Une sculpture métallique représentant un graphique boursier, dans la salle de réception de la Bourse d’Athènes. | REUTERS / YORGOS KARAHALIS

En ce mois de juin, les marchés financiers ne manquent pas de raisons de s’inquiéter de l’actualité politique. Le référendum britannique, la crise migratoire en Europe ou l’ascension inattendue de Donald Trump dans l’opinion publique américaine ont en effet de quoi effrayer.

Certes, comme aux échecs, la menace est souvent plus forte que l’exécution. Quand les risques sont clairement identifiés, fussent-ils très réels, les investisseurs ont eu le temps de s’y préparer. Les cygnes noirs sont dangereux principalement parce que… ils sont noirs, c’est-à-dire suffisamment rares pour être imprévisibles.

Mais, en ce sens, il est justement correct de se méfier de la possibilité de sortie du Royaume-Uni de l’Union européenne. Car il s’agirait d’un événement sans précédent, dont les ramifications restent à analyser et à quantifier. De même, l’élection aux Etats-Unis d’un président ouvertement protectionniste et outrancier serait une première, dont les conséquences sont très difficiles à évaluer.

Toutefois, cette fascination des médias et des investisseurs pour l’agenda politique des prochains mois détourne leur attention de la matière économique. Or, pour paraphraser ce qui devint le slogan de la campagne victorieuse de Bill Clinton à l’élection présidentielle états-unienne de 1992 : ne nous y trompons pas, l’essentiel demeure la réalité économique.

Déni de la grande transition

Celle-ci devient très préoccupante. Pas seulement en Europe et au Japon, où les pouvoirs publics se débattent toujours laborieusement avec des pressions déflationnistes ; pas seulement non plus en Chine, où la stabilisation récente de l’activité économique s’effectue au prix d’une aggravation du risque bancaire ; mais aussi aux Etats-Unis. Car, dans la première économie du monde, la résilience des marchés d’actions demeure dans le déni de la grande transition qu’est en train d’opérer la capacité bénéficiaire des entreprises.

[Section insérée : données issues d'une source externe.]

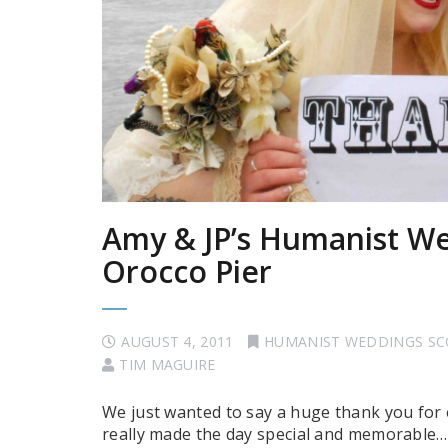
Amy & JP’s Humanist We
Orocco Pier
AUGUST 4, 2011
HUMANIST WEDDINGS S
TIM MAGUIRE
We just wanted to say a huge thank you for
really made the day special and memorable…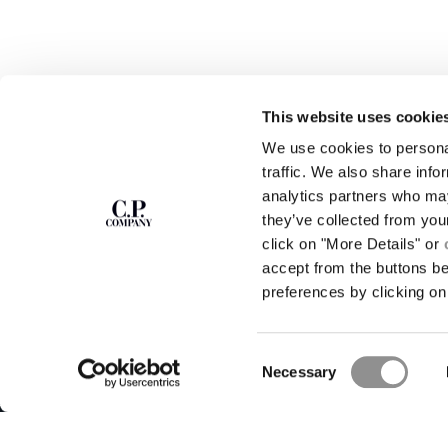
This website uses cookie
We use cookies to personal
SUBSCRIBE TO
ABOUT
traffic. We also share info
THE NEWSLETTER
analytics partners who may
OUR STORY
they’ve collected from you
GARMENT DYEING
ICONIC GARMENTS
click on "More Details" or
Join our community and get access to
exclusive content, previews and special offers.
LENS CERTIFICAT
accept from the buttons b
For you, 10% off your first order.
CAREERS
preferences by clicking on 
RESPONSIBILITY 
SIGN UP
Consent
STORE LOCA
Necessary
Selection
C.P. Company © 2026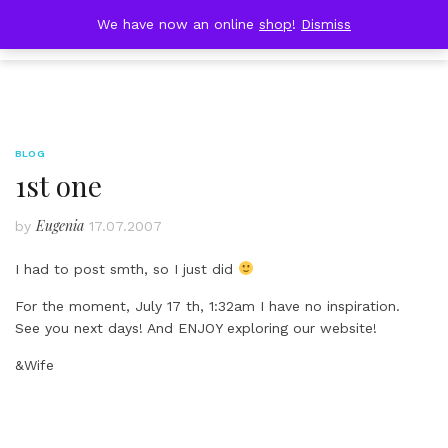
Skip
DOBRESTII
We have now an online
shop
!
Dismiss
Cart
to
(0)
content
BLOG
1st one
Eugenia
by
17.07.2007
I had to post smth, so I just did
For the moment, July 17 th, 1:32am I have no inspiration.
See you next days! And ENJOY exploring our website!
&Wife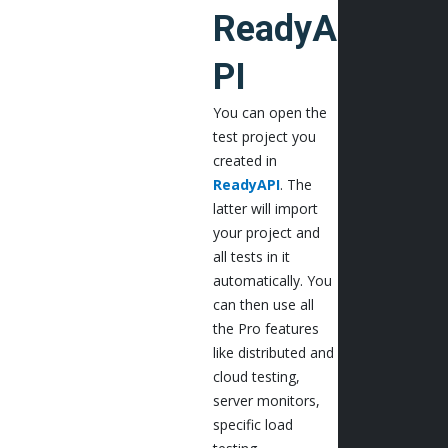
ReadyA
PI
You can open the
test project you
created in
ReadyAPI
. The
latter will import
your project and
all tests in it
automatically. You
can then use all
the Pro features
like distributed and
cloud testing,
server monitors,
specific load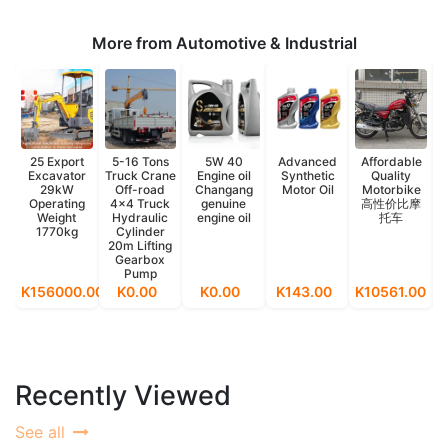
More from Automotive & Industrial
25 Export
5-16 Tons
5W 40
Advanced
Affordable
Excavator
Truck Crane
Engine oil
Synthetic
Quality
29kW
Off-road
Changang
Motor Oil
Motorbike
Operating
4x4 Truck
genuine
高性价比摩
Weight
Hydraulic
engine oil
托车
1770kg
Cylinder
20m Lifting
Gearbox
Pump
K156000.00
K0.00
K0.00
K143.00
K10561.00
K
Recently Viewed
See all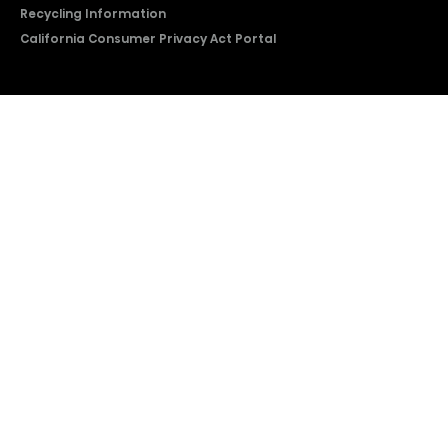
Recycling Information
California Consumer Privacy Act Portal
2026 © Copyright Hisense​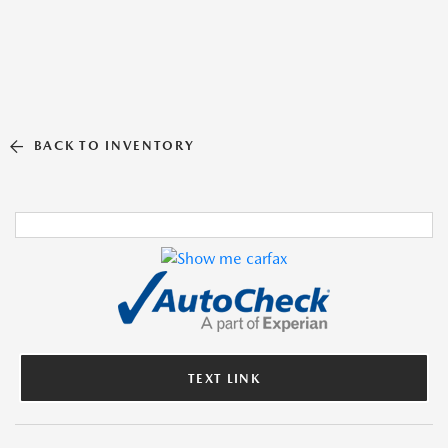
BACK TO INVENTORY
TEXT LINK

En effet, celle-ci avait reçu, depuis 2009, l’extraordinaire soutient de la banque centrale américaine, la Fed. Certes les chiffres d’affaires peinaient à progresser, mais les marges des entreprises étaient très largement soutenues par le maintien du coût du travail proche du niveau, en fort retrait, atteint en 2009-2010, soutenues également par la baisse continue de la charge d’intérêts, et par la baisse du coût de l’énergie.

Pour les investisseurs, l’augmentation des marges était même renforcée par l’effet de gigantesques programmes de rachat d’actions, qui gonflaient les résultats par action. Cette période dorée pour les investisseurs touche malheureusement à sa fin. Les résultats des entreprises américaines ont commencé à baisser (même hors secteur pétrolier, les résultats opérationnels étaient en baisse au premier trimestre de cette année), car les marges sont désormais en contraction, sous l’effet des premières pressions salariales, et de la fin de la décrue des prix du pétrole.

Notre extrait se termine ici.